立町アーケード撤去へ 「石巻の象徴」老朽化に勝てず 8月にも作業着手

老朽化により、撤去されることになったアーケード=石巻市立町大通り商店街

 石巻市立町大通りのアーケードが、老朽化などを理由に撤去されることになった。国道398号の両側に設置されている「立町のアーケード」は石巻の象徴の一つだっただけに、時代の変遷とはいえ惜しむ声も多い。東日本大震災を契機に中心市街地再開発の動きが活発化する中、街路灯の設置や歩道の美装化などで立町大通りも新たな商店街に生まれ変わる。
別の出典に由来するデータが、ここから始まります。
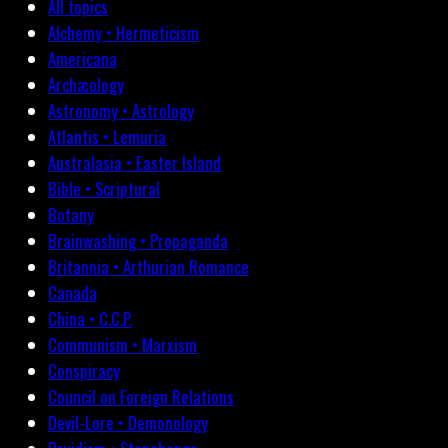
All topics
Alchemy • Hermeticism
Americana
Archæology
Astronomy • Astrology
Atlantis • Lemuria
Australasia • Easter Island
Bible • Scriptural
Botany
Brainwashing • Propaganda
Britannia • Arthurian Romance
Canada
China • C.C.P.
Communism • Marxism
Conspiracy
Council on Foreign Relations
Devil-Lore • Demonology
 立町大通り商店街振興組合(高橋美江理事長)は25日夜、立町1丁目のあいプラザ・石巻で臨時総会を開き、アーケード撤去を決議した。

 総会では撤去に関する議案を提案。撤去費用を含めた全体事業費や撤去後の整備イメージなどが説明された。出席者から「予算を書類で提示すべきだ」「もっと時間をかける必要がある」といった意見も出たが、賛成多数で議案を承認した。

 組合は理事や町内会役員らで構成する「街並み委員会」を昨年10月に設置。撤去を前提に街づくりの在り方や街並みのデザインを考える会合を8回開き、「めりはりを付けた上品でオシャレな雰囲気の街並み」の整備を検討してきた。

 アーケードは1971年に完成した。鉄製で全長は約400メートル。石巻のメーンストリートとしてにぎわいを創出してきたが、老朽化による漏電が原因とみられる火災が発生したり、震災で破損や傾きが確認されるなど、以前から撤去を含め改善が求められていた。

 今後のスケジュールについては、6月に国に助成金を申請し、石巻川開き祭り後の8月、撤去作業に着手する計画。2015年には歩道の美装化、街路灯の整備を開始する予定。総事業費は最大約1億2000万円を見込み、国と県の助成金を活用し、組合も一部負担する。

 アーケードは長年、市民に愛されてきた。同市鋳銭場の主婦(53)は「アーケードがあることで雨風を防げた。友達と話しながら歩いた思い出がある。石巻の顔として昔のにぎわいを見てきただけに、なくなるのは寂しい」と残念がった。

 同市田道町2丁目の団体職員男性(66)は「時代の流れでもあると思う。マンガロードにもなっており、漫画の雰囲気を大事にした商店街づくりによる集客に期待したい」と話した。

 高橋理事長は「買い物客や市民に親しまれたアーケードがなくなるのは寂しいが、安全・安心のために撤去せざるを得ない。中心商店街に目を向けてもらえるよう、組合員一丸となって街路灯整備など魅力的な街づくりに努めていきたい」と話している。

 振興組合の組合員は111人で、現在約50店が営業している。